The idea of downdrafting the air past the inner can serves two masters. First it is one way to increase the efficiency of the fire and it allows the maintainance of a small, hot fire. Second it increases the life of 'tincanium' stoves. Especially when there is a vortex keeping the flame away from the walls and providing good mixing in the hot centre, the life of the stove can be increased a great deal by cooling the outside of the inner combustion chamber.
At some point the temperatures stabilise and there is a constant heat flux across the thickness of the metal, providing heat to the air coming in and minimizing the corrosion on the inside.
Downdrafting the air is easy (first of all) and second, it tends to counterbalance the natural 'runaway' fire that is seen in an uncontrolled Tsotso or perhaps coal stove with vents wide open, whereby the hotter the fire burns, the more draw there is and the hotter the fire burns, etc.
By adjusting the downdraft height you can get the air to flow at a reasonable rate, and it if starts to get really hot, that immediately increases the heat transfer to the incoming air (through the combustion chamber wall) and the preheat starts to increase. This immediately increases the negative draft on the air reaching the fire, reducing the air flow, reducing the fire, balancing the system to some predetermined rate.

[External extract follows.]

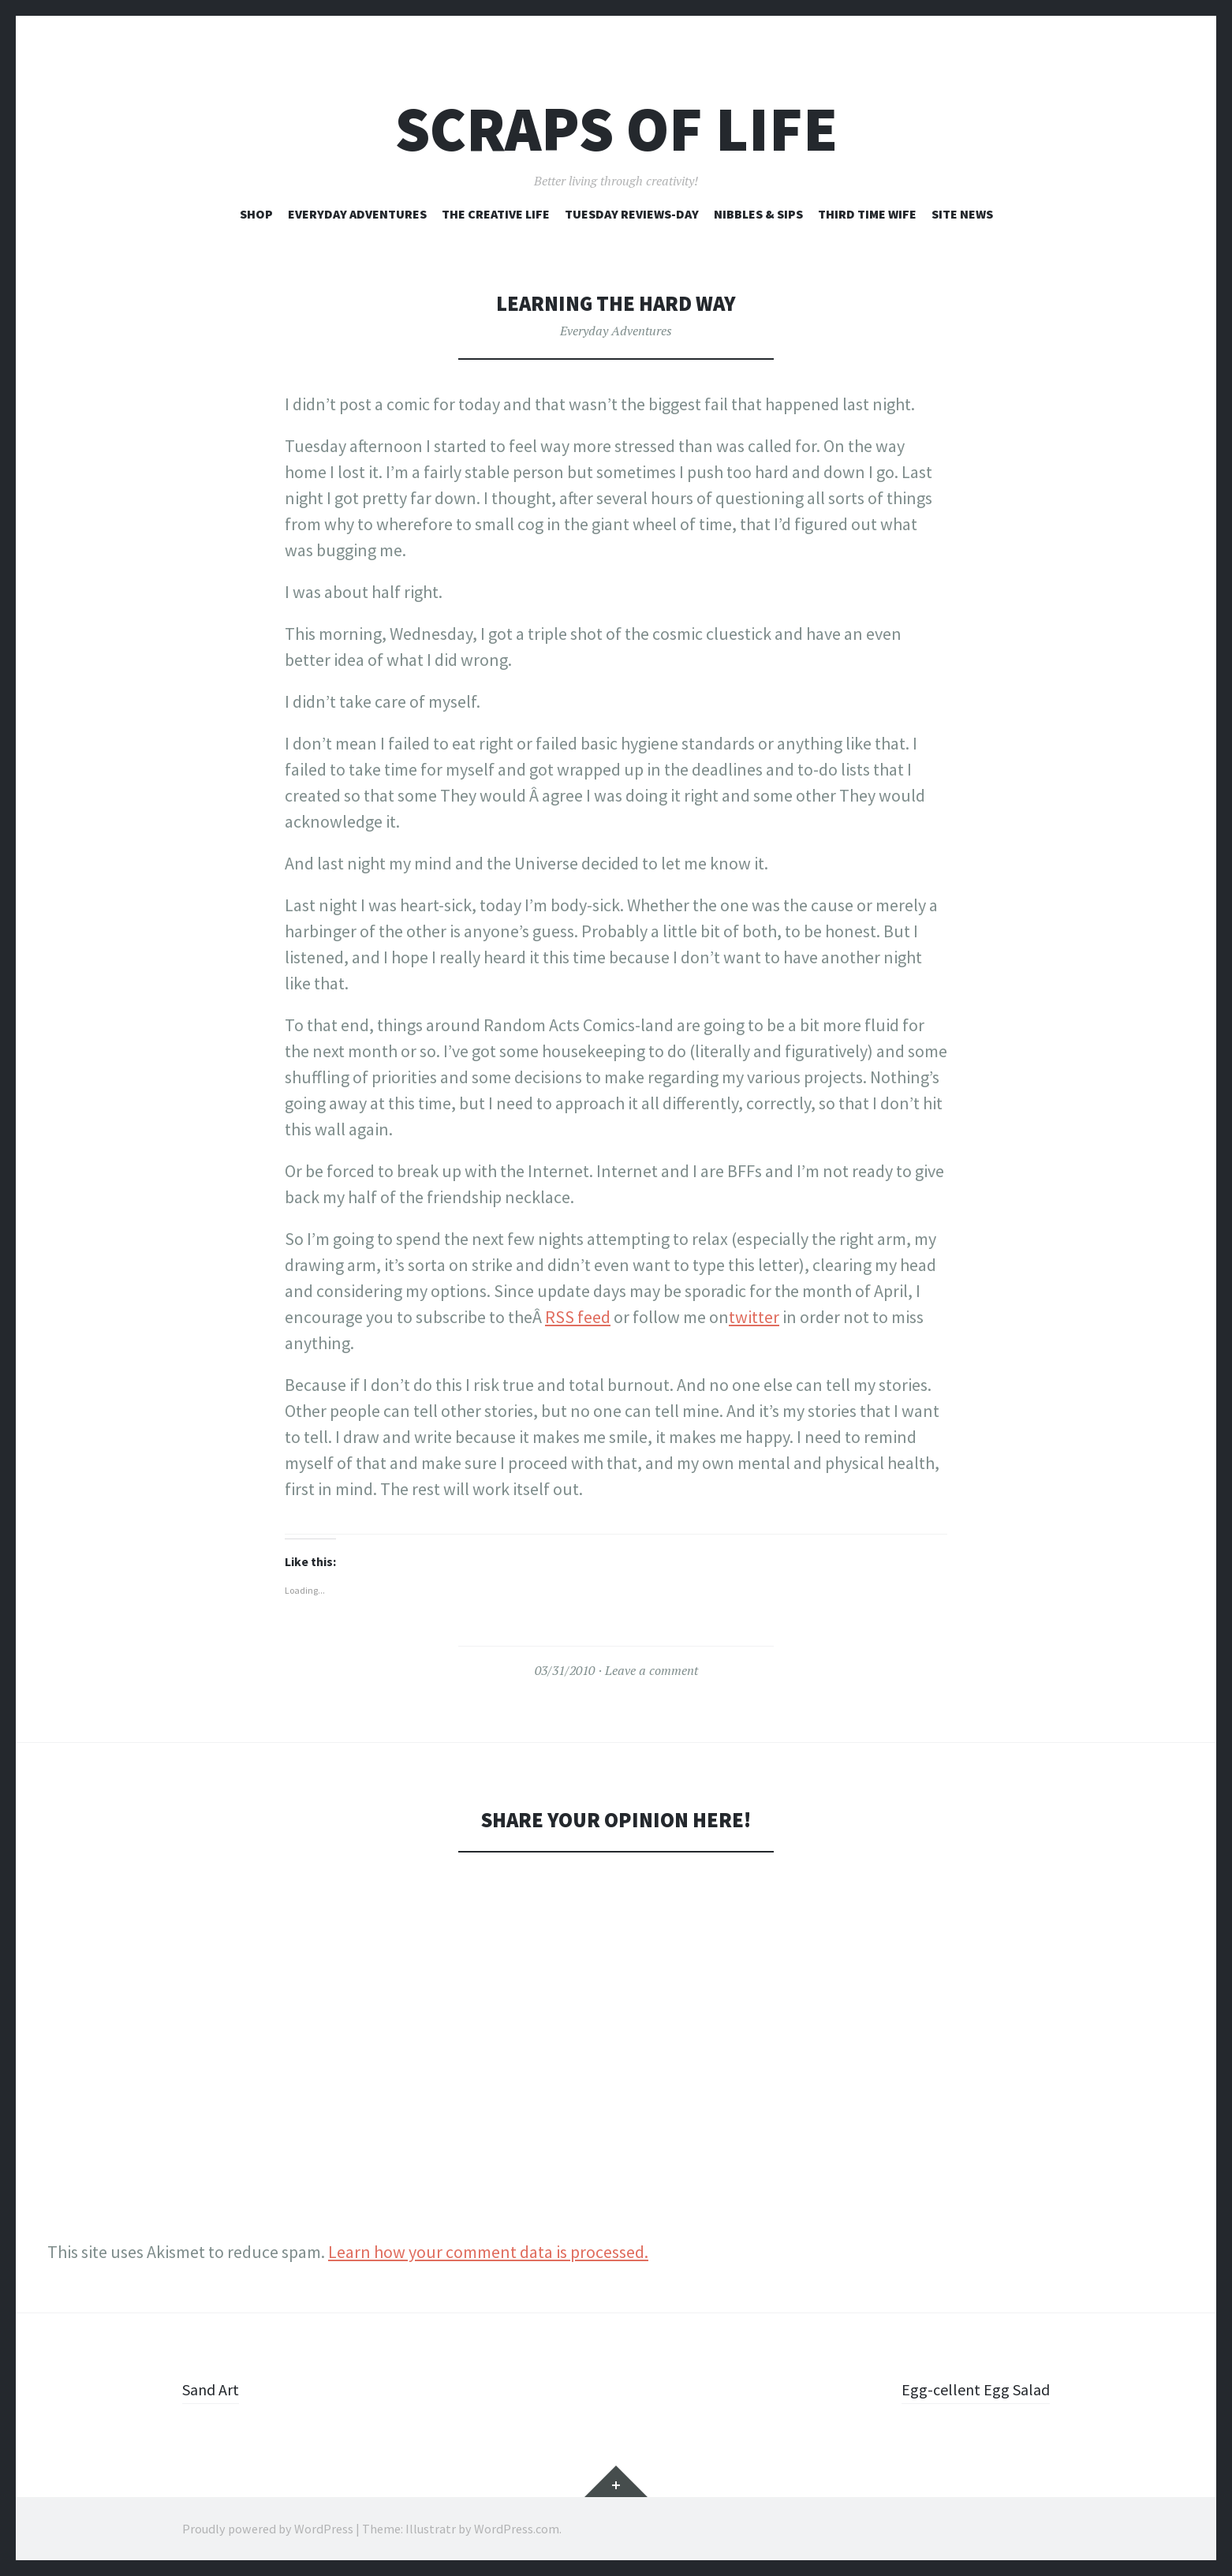 Image resolution: width=1232 pixels, height=2576 pixels. I want to click on Proudly powered by WordPress, so click(267, 2529).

At least that is the idea behind that portion of a Vesto. There are 'other holes' in a Vesto that assist this process by drafting in extra air at the secondary combustion stage if the draft increases too much.
Another approach is to put an air controller on the downdrafting air to mechanically restrict the flow to reduce runaway.
One of the easiest things to do with a tin can stove that is generating too much heat too soon is to place a second large can around it and force the stove to pull preheated air downwards. It is easy to make and the effect can be shown by opening and closing a large hole in the bottom, akin to lifting a Vesto off its closed base.